EXERCISE INPUT =
-- Opening Marker --

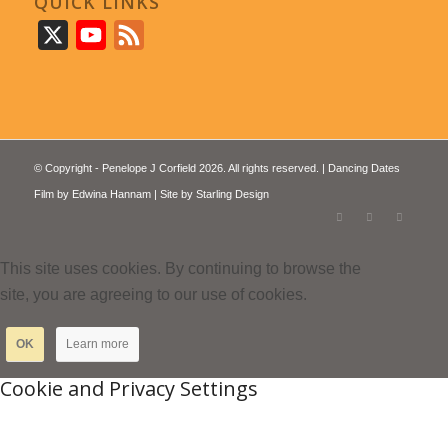
QUICK LINKS
X
YouTube
Feed
© Copyright - Penelope J Corfield 2026. All rights reserved. | Dancing Dates
Film by
Edwina Hannam
| Site by
Starling Design
This site uses cookies. By continuing to browse the
site, you are agreeing to our use of cookies.
OK
Learn more
Cookie and Privacy Settings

-- Closing Marker --

WHAT YOU WILL DO =
Identify each line in the entries with the word "cookies" and copy it.

ANSWER BELOW =
This site uses cookies. By continuing to browse the
site, you are agreeing to our use of cookies.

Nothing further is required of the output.